**Directions for this task:** One number is the expected answer: the count of lines in the material below containing the word "simple".

**Material supplied:**

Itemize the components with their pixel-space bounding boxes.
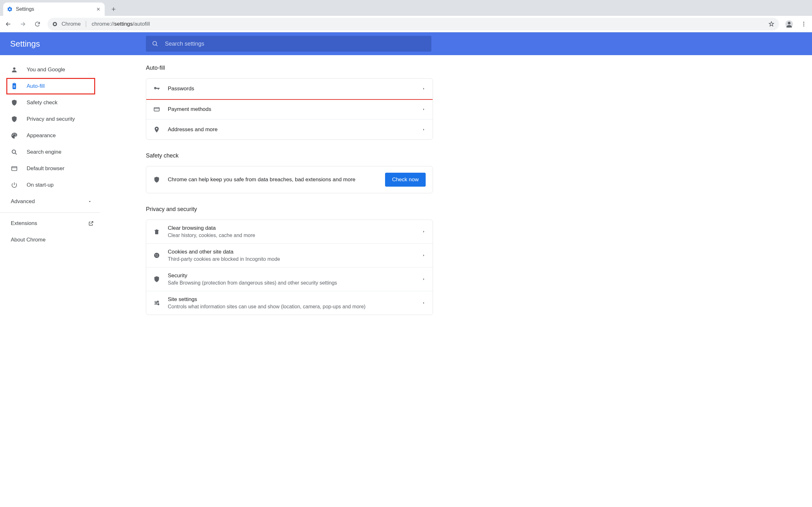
browser-chrome: Settings Chrome │ chrome://settings/auto… bbox=[0, 0, 812, 32]
sidebar-item-label: Search engine bbox=[27, 149, 61, 155]
profile-avatar[interactable] bbox=[783, 18, 796, 31]
person-icon bbox=[11, 66, 18, 73]
search-icon bbox=[152, 40, 159, 47]
close-icon[interactable] bbox=[96, 7, 101, 12]
shield-icon bbox=[153, 276, 160, 283]
sliders-icon bbox=[153, 299, 160, 306]
chevron-right-icon bbox=[422, 277, 426, 281]
chevron-right-icon bbox=[422, 230, 426, 233]
svg-point-18 bbox=[155, 302, 157, 303]
address-bar[interactable]: Chrome │ chrome://settings/autofill bbox=[48, 18, 779, 31]
sidebar-item-label: You and Google bbox=[27, 66, 65, 73]
chrome-product-icon bbox=[52, 21, 58, 27]
section-autofill: Auto-fill Passwords bbox=[146, 65, 433, 140]
svg-point-14 bbox=[157, 254, 158, 255]
pin-icon bbox=[153, 126, 160, 133]
chevron-right-icon bbox=[422, 128, 426, 131]
svg-rect-11 bbox=[154, 107, 159, 111]
card-icon bbox=[153, 106, 160, 113]
bookmark-star-icon[interactable] bbox=[768, 21, 774, 27]
palette-icon bbox=[11, 132, 18, 139]
svg-rect-10 bbox=[12, 167, 17, 171]
sidebar-item-privacy[interactable]: Privacy and security bbox=[0, 111, 105, 127]
sidebar: You and Google Auto-fill Safety check bbox=[0, 55, 105, 507]
chevron-right-icon bbox=[422, 87, 426, 91]
sidebar-item-label: Auto-fill bbox=[27, 83, 45, 89]
key-icon bbox=[153, 85, 160, 92]
safety-check-text: Chrome can help keep you safe from data … bbox=[168, 176, 356, 183]
autofill-card: Passwords Payment methods bbox=[146, 78, 433, 140]
svg-point-8 bbox=[13, 67, 15, 70]
section-title: Auto-fill bbox=[146, 65, 433, 71]
sidebar-item-default-browser[interactable]: Default browser bbox=[0, 160, 105, 177]
svg-point-13 bbox=[155, 255, 156, 255]
safety-card: Chrome can help keep you safe from data … bbox=[146, 166, 433, 193]
new-tab-button[interactable] bbox=[108, 3, 119, 15]
privacy-card: Clear browsing data Clear history, cooki… bbox=[146, 220, 433, 315]
sidebar-item-label: On start-up bbox=[27, 182, 54, 188]
main-content: Auto-fill Passwords bbox=[105, 55, 812, 507]
sidebar-item-you-and-google[interactable]: You and Google bbox=[0, 61, 105, 78]
svg-point-12 bbox=[154, 253, 159, 258]
sidebar-item-about[interactable]: About Chrome bbox=[0, 232, 105, 248]
sidebar-item-search-engine[interactable]: Search engine bbox=[0, 144, 105, 160]
sidebar-item-startup[interactable]: On start-up bbox=[0, 177, 105, 193]
section-title: Privacy and security bbox=[146, 206, 433, 213]
clipboard-icon bbox=[11, 83, 18, 90]
svg-point-16 bbox=[157, 256, 158, 257]
reload-button[interactable] bbox=[31, 18, 44, 31]
svg-point-6 bbox=[803, 25, 804, 26]
row-addresses[interactable]: Addresses and more bbox=[146, 119, 433, 139]
tab-strip: Settings bbox=[0, 0, 812, 16]
check-now-button[interactable]: Check now bbox=[385, 173, 426, 187]
svg-point-17 bbox=[157, 301, 159, 302]
row-cookies[interactable]: Cookies and other site data Third-party … bbox=[146, 243, 433, 267]
settings-app: Settings You and Google Auto-fill bbox=[0, 32, 812, 507]
search-icon bbox=[11, 149, 18, 156]
shield-check-icon bbox=[11, 99, 18, 106]
chevron-down-icon bbox=[88, 199, 92, 204]
external-link-icon bbox=[88, 221, 94, 226]
row-site-settings[interactable]: Site settings Controls what information … bbox=[146, 291, 433, 315]
row-clear-browsing-data[interactable]: Clear browsing data Clear history, cooki… bbox=[146, 220, 433, 243]
section-privacy: Privacy and security Clear browsing data… bbox=[146, 206, 433, 315]
row-passwords[interactable]: Passwords bbox=[146, 78, 433, 99]
search-input[interactable] bbox=[165, 41, 426, 47]
back-button[interactable] bbox=[2, 18, 14, 31]
cookie-icon bbox=[153, 252, 160, 259]
sidebar-advanced-toggle[interactable]: Advanced bbox=[0, 193, 105, 210]
annotation-highlight bbox=[6, 78, 95, 95]
chevron-right-icon bbox=[422, 107, 426, 111]
svg-point-5 bbox=[803, 23, 804, 24]
page-title: Settings bbox=[10, 39, 146, 49]
sidebar-item-label: Default browser bbox=[27, 165, 64, 172]
settings-header: Settings bbox=[0, 32, 812, 55]
url-text: chrome://settings/autofill bbox=[92, 21, 150, 27]
toolbar: Chrome │ chrome://settings/autofill bbox=[0, 16, 812, 32]
svg-point-9 bbox=[12, 150, 15, 153]
svg-point-3 bbox=[788, 21, 791, 24]
trash-icon bbox=[153, 228, 160, 235]
row-security[interactable]: Security Safe Browsing (protection from … bbox=[146, 267, 433, 291]
sidebar-item-label: Privacy and security bbox=[27, 116, 75, 122]
shield-check-icon bbox=[153, 176, 160, 183]
sidebar-item-safety-check[interactable]: Safety check bbox=[0, 95, 105, 111]
chevron-right-icon bbox=[422, 253, 426, 257]
sidebar-item-extensions[interactable]: Extensions bbox=[0, 215, 105, 232]
sidebar-item-label: Safety check bbox=[27, 100, 57, 106]
power-icon bbox=[11, 181, 18, 188]
tab-settings[interactable]: Settings bbox=[3, 3, 105, 16]
section-title: Safety check bbox=[146, 153, 433, 159]
sidebar-item-appearance[interactable]: Appearance bbox=[0, 127, 105, 144]
row-payment-methods[interactable]: Payment methods bbox=[146, 99, 433, 119]
sidebar-item-autofill[interactable]: Auto-fill bbox=[0, 78, 105, 95]
overflow-menu[interactable] bbox=[798, 18, 810, 31]
forward-button[interactable] bbox=[16, 18, 29, 31]
tab-title: Settings bbox=[16, 6, 34, 12]
browser-icon bbox=[11, 165, 18, 172]
shield-icon bbox=[11, 116, 18, 123]
chevron-right-icon bbox=[422, 301, 426, 305]
svg-point-7 bbox=[153, 42, 157, 45]
sidebar-item-label: Appearance bbox=[27, 132, 56, 139]
search-settings[interactable] bbox=[146, 36, 432, 52]
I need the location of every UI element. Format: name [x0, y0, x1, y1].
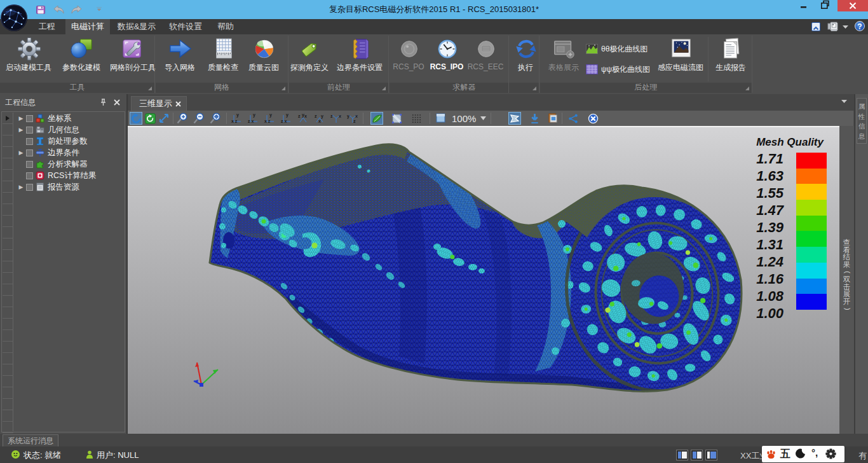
svg-text:z: z: [315, 114, 317, 118]
svg-text:y: y: [321, 114, 323, 119]
svg-text:z x: z x: [248, 119, 254, 123]
svg-text:x: x: [304, 114, 307, 118]
svg-text:y: y: [253, 113, 255, 118]
svg-text:z x: z x: [281, 119, 287, 123]
svg-text:x z: x z: [264, 119, 271, 123]
svg-text:y: y: [286, 113, 288, 118]
svg-text:x: x: [355, 114, 358, 118]
svg-text:x: x: [339, 114, 341, 118]
svg-text:z: z: [353, 119, 356, 123]
svg-text:z: z: [330, 114, 333, 118]
svg-text:y: y: [236, 113, 239, 118]
svg-text:y: y: [302, 113, 304, 118]
svg-text:y: y: [269, 113, 272, 118]
svg-text:z: z: [298, 114, 301, 118]
svg-text:y: y: [347, 114, 349, 119]
svg-text:x: x: [318, 119, 321, 123]
svg-text:x z: x z: [231, 119, 238, 123]
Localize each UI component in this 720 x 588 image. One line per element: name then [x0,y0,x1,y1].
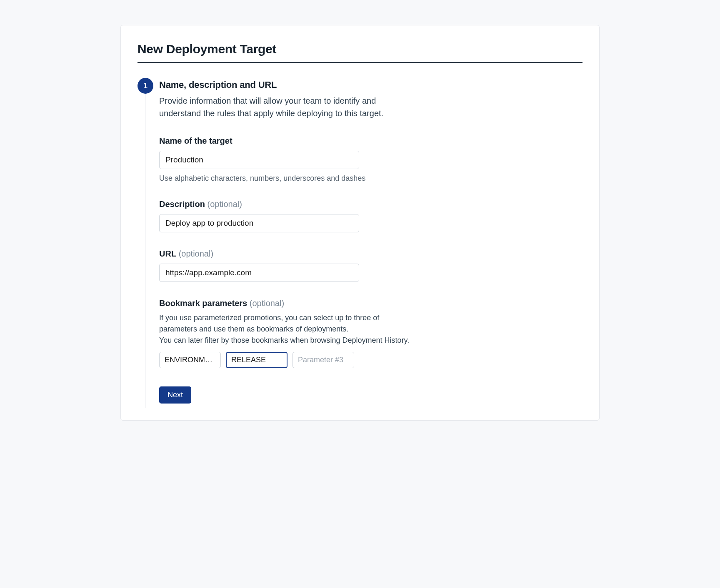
url-label-text: URL [159,249,176,258]
field-group-name: Name of the target Use alphabetic charac… [159,136,582,183]
bookmark-desc-line2: You can later filter by those bookmarks … [159,336,409,344]
bookmark-description: If you use parameterized promotions, you… [159,312,418,346]
url-input[interactable] [159,264,359,282]
next-button[interactable]: Next [159,386,191,404]
step-description: Provide information that will allow your… [159,95,418,120]
field-group-description: Description (optional) [159,199,582,232]
bookmark-param-1-input[interactable] [159,352,221,368]
step-title: Name, description and URL [159,80,582,90]
step-1-header: 1 Name, description and URL Provide info… [138,80,582,120]
url-optional-text: (optional) [176,249,213,258]
bookmark-param-3-input[interactable] [292,352,354,368]
url-label: URL (optional) [159,249,213,258]
page-title: New Deployment Target [138,42,582,63]
description-optional-text: (optional) [205,199,242,209]
step-1-content: Name of the target Use alphabetic charac… [159,136,582,404]
name-label: Name of the target [159,136,232,145]
bookmark-label-text: Bookmark parameters [159,299,247,308]
step-number-badge: 1 [138,78,153,94]
description-label: Description (optional) [159,199,242,209]
bookmark-params-row [159,352,582,368]
name-input[interactable] [159,151,359,169]
form-card: New Deployment Target 1 Name, descriptio… [120,25,600,421]
field-group-url: URL (optional) [159,249,582,282]
bookmark-label: Bookmark parameters (optional) [159,299,284,308]
step-connector-line [145,94,145,408]
field-group-bookmark: Bookmark parameters (optional) If you us… [159,299,582,368]
description-label-text: Description [159,199,205,209]
bookmark-desc-line1: If you use parameterized promotions, you… [159,314,379,333]
description-input[interactable] [159,214,359,232]
bookmark-optional-text: (optional) [247,299,284,308]
name-hint: Use alphabetic characters, numbers, unde… [159,174,582,183]
bookmark-param-2-input[interactable] [226,352,288,368]
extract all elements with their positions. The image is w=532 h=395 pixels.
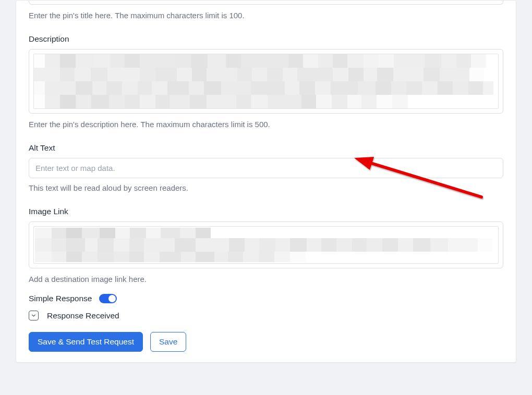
description-helper-text: Enter the pin's description here. The ma… (29, 120, 503, 129)
image-link-field-box[interactable] (29, 221, 503, 268)
simple-response-toggle[interactable] (99, 294, 117, 303)
description-section: Description Enter the pin's description … (29, 34, 503, 129)
form-card: Enter the pin's title here. The maximum … (16, 0, 516, 363)
response-received-label: Response Received (47, 311, 119, 320)
image-link-redacted-content (33, 226, 499, 264)
alt-text-label: Alt Text (29, 143, 503, 153)
image-link-helper-text: Add a destination image link here. (29, 275, 503, 283)
description-redacted-content (33, 54, 499, 109)
simple-response-row: Simple Response (29, 294, 503, 303)
image-link-label: Image Link (29, 207, 503, 216)
chevron-down-icon (31, 313, 37, 318)
title-helper-text: Enter the pin's title here. The maximum … (29, 11, 503, 20)
description-label: Description (29, 34, 503, 44)
title-field-box-bottom (29, 1, 503, 5)
save-send-test-request-button[interactable]: Save & Send Test Request (29, 332, 143, 352)
response-received-row: Response Received (29, 311, 503, 320)
button-row: Save & Send Test Request Save (29, 332, 503, 352)
simple-response-label: Simple Response (29, 294, 92, 303)
alt-text-helper-text: This text will be read aloud by screen r… (29, 183, 503, 192)
description-field-box[interactable] (29, 49, 503, 114)
alt-text-section: Alt Text This text will be read aloud by… (29, 143, 503, 192)
alt-text-input[interactable] (29, 158, 503, 178)
image-link-section: Image Link Add a destination image link … (29, 207, 503, 283)
response-received-expand-button[interactable] (29, 311, 39, 320)
save-button[interactable]: Save (150, 332, 186, 352)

**Exercise solution:** 3